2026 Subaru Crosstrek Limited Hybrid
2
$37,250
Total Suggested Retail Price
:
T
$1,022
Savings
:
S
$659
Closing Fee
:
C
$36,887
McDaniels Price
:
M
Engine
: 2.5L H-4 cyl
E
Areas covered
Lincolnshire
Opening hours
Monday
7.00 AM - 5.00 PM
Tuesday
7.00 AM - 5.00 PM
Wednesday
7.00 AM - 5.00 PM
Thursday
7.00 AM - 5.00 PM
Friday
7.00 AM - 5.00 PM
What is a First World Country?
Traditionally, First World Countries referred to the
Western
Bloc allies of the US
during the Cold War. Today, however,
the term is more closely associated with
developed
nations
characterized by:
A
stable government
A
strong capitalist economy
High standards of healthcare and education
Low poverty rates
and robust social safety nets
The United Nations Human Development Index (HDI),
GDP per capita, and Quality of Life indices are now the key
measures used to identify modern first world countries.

...

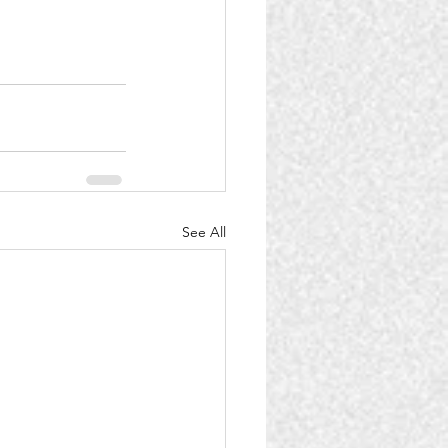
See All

---

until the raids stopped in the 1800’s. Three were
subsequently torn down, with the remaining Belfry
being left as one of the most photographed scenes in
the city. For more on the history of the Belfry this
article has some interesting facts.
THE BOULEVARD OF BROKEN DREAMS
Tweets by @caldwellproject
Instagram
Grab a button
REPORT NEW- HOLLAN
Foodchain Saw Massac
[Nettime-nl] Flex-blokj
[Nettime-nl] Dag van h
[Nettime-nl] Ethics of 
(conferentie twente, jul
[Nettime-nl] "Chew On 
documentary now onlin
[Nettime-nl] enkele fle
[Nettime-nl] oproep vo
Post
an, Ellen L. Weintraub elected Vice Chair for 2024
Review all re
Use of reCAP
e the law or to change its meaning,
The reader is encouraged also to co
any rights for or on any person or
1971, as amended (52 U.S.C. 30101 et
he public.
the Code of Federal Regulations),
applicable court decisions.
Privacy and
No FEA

* [Task directions]: Your task is to restate, word for word, only those lines above that fall between the line holding "2026 Subaru Crosstrek Limited Hybrid" and the line holding "during the Cold", inclusive.

* [Answer space]:
2026 Subaru Crosstrek Limited Hybrid
2
$37,250
Total Suggested Retail Price
:
T
$1,022
Savings
:
S
$659
Closing Fee
:
C
$36,887
McDaniels Price
:
M
Engine
: 2.5L H-4 cyl
E
Areas covered
Lincolnshire
Opening hours
Monday
7.00 AM - 5.00 PM
Tuesday
7.00 AM - 5.00 PM
Wednesday
7.00 AM - 5.00 PM
Thursday
7.00 AM - 5.00 PM
Friday
7.00 AM - 5.00 PM
What is a First World Country?
Traditionally, First World Countries referred to the
Western
Bloc allies of the US
during the Cold War. Today, however,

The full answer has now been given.